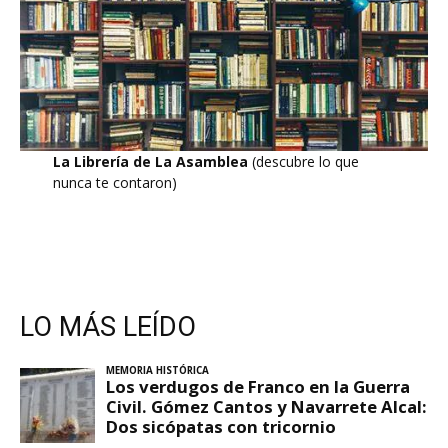
La Librería de La Asamblea
(descubre lo que
nunca te contaron)
LO MÁS LEÍDO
........
WORK TO BE COMPLETED: First drop every picture, then print the data above exactly as it stands.

TASK SOLUTION:
La Librería de La Asamblea
(descubre lo que
nunca te contaron)
LO MÁS LEÍDO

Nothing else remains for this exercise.